Лыков переправлялся на понтоне, с первой ротой, и понтон шёл тихо, на вёслах, без мотора, и течение сносило его на сто метров вниз, и сапёр на корме правил шестом, и шест скрёб по дну, и звук этот, скрежет дерева по гальке, был единственным звуком, потому что двести человек на четырёх понтонах переправлялись молча — инстинкт, не дисциплина. Немцы на том берегу были в семистах метрах, и любой звук мог вызвать осветительную ракету, а за ракетой пулемёт, а пулемёт по понтону это конец.
Не было. Переправились. Южный берег, мокрая глина, запах речной воды и гнилых водорослей. Лыков спрыгнул с понтона и увидел то, что увидеть не ожидал: землю, изрытую окопами так густо, что пройти между ними было негде. Траншеи первой линии, второй, третьей — одна за другой, с ходами сообщения, с блиндажами, с накатами из брёвен, и в траншеях сидели люди: молчаливые, загорелые, обросшие, в выцветших гимнастёрках, — те, кто держал этот клочок южного берега три месяца, и за три месяца окопал его так, что он стал не плацдармом, а крепостью.
— Четырнадцатая гвардейская? — спросил капитан из траншеи, в пилотке, с перебинтованной шеей.
— Она.
— Вам — в третью линию. Ходом сообщения налево, двести метров, потом направо. Там свободно, мы потеснились. Курить нельзя, огонь разводить нельзя, в полный рост не ходить. Немец видит.
Лыков повёл батальон. Ход сообщения был узкий, в два плеча, с дощатым настилом, мокрым и скользким, и стены пахли глиной и человеческим потом, трёхмесячным, застоявшимся, тем потом, от которого одежда становится второй кожей и перестаёт пахнуть, человек привыкает к себе. Батальон шёл по ходу сообщения колонной по одному, восемьсот человек, и хвост колонны был ещё у понтонов, когда голова уже дошла до третьей линии, и промежуток между головой и хвостом, семьсот метров по траншеям, был всем пространством, которое имелось.
Третья линия. Ниша в стене, обтянутая плащ-палаткой, — командный пункт батальона. Лыков влез, сел на ящик, развернул карту. Карта была свежая, вчерашняя, с отметками немецких позиций: первая линия в семистах метрах от плацдарма, вторая в полутора километрах, третья в трёх. Между первой и второй минное поле, проволока в четыре кола. Между второй и третьей противотанковый ров. За третьей артиллерийские позиции, засечённые по звуку. 32-я пехотная, кадровая, воюет с сорок первого. Не новобранцы.

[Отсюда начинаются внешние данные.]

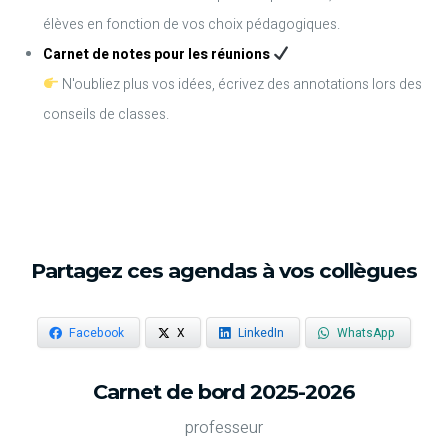
élèves en fonction de vos choix pédagogiques.
Carnet de notes pour les réunions
N'oubliez plus vos idées, écrivez des annotations lors des
conseils de classes.
Partagez ces agendas à vos collègues
Facebook
X
LinkedIn
WhatsApp
Carnet de bord 2025-2026
professeur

Двое суток ждали. На плацдарме это были самые длинные двое суток: двадцать тысяч человек на двенадцати квадратных километрах — это толпа, которая не может двигаться, не может шуметь, не может жечь костры, и может только сидеть в траншеях и ждать, и ожидание в траншее хуже боя, потому что в бою тело занято, а в ожидании — голова, и голова думает то, что тело запретило бы думать, если бы было занято.
Пятого сентября, в четыре ноль-ноль, ударила артиллерия.
Артиллерийская дивизия прорыва — сто сорок четыре ствола, от семидесятишестимиллиметровых полковых до стопятидесятидвухмиллиметровых гаубиц-пушек, переправленных на плацдарм за неделю, по одной за ночь, и каждая была вкопана, замаскирована и пристреляна заранее. Сто сорок четыре ствола ударили одновременно, и звук этот был не гулом и не громом, а чем-то, для чего у Лыкова не было слова: земля задрожала вся, не толчками, а непрерывно, как дрожит палуба парохода на полном ходу, и воздух стал плотным, и дышать стало трудно не от дыма, а от давления — сто сорок четыре ствола, стреляя одновременно с площади в четыре квадратных километра, сжимали воздух до состояния, в котором уши закладывало, а грудь сдавливало изнутри.
Двадцать минут.
Лыков стоял в траншее, и траншея вибрировала, и стены осыпались, и с наката блиндажа сыпался песок, и связной рядом зажал уши ладонями и открыл рот — так учили, чтобы не лопнули барабанные перепонки, — и все восемьсот человек его батальона стояли в траншеях и ждали конца двадцати минут, и каждая минута была длинной, и каждая минута работала на них, потому что каждый снаряд, упавший на немецкую первую линию, убивал или контузил кого-то, кто через двадцать минут должен был стрелять по ним.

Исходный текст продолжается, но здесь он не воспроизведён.